▶ _YOUR ASSIGNMENT_
From the records below, transcribe exactly the lines that begin at the line with "Berger Islandais de" and end at the line with "11/01/2026 à 19h48", both included.

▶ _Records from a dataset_
- - - - - - -
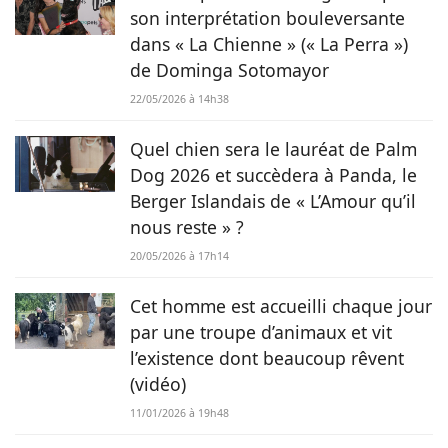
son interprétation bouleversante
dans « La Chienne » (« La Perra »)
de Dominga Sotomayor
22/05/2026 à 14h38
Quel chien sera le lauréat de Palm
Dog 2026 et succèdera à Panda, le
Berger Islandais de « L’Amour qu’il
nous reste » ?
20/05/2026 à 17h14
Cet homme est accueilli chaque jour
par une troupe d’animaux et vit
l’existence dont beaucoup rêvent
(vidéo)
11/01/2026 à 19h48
- - - - - - -
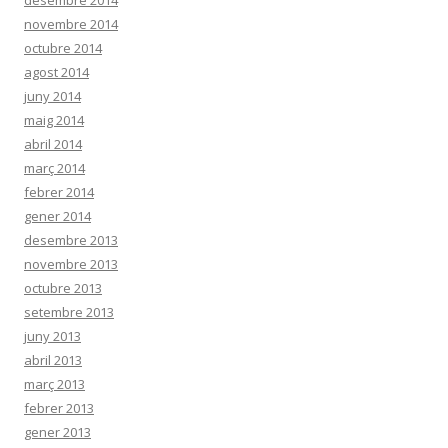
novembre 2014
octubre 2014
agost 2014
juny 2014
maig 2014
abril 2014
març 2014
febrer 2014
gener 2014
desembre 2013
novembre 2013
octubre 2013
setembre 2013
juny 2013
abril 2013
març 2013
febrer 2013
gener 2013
- - - - - - -
▶ _RESULT OF THIS EXERCISE_
Berger Islandais de « L’Amour qu’il
nous reste » ?
20/05/2026 à 17h14
Cet homme est accueilli chaque jour
par une troupe d’animaux et vit
l’existence dont beaucoup rêvent
(vidéo)
11/01/2026 à 19h48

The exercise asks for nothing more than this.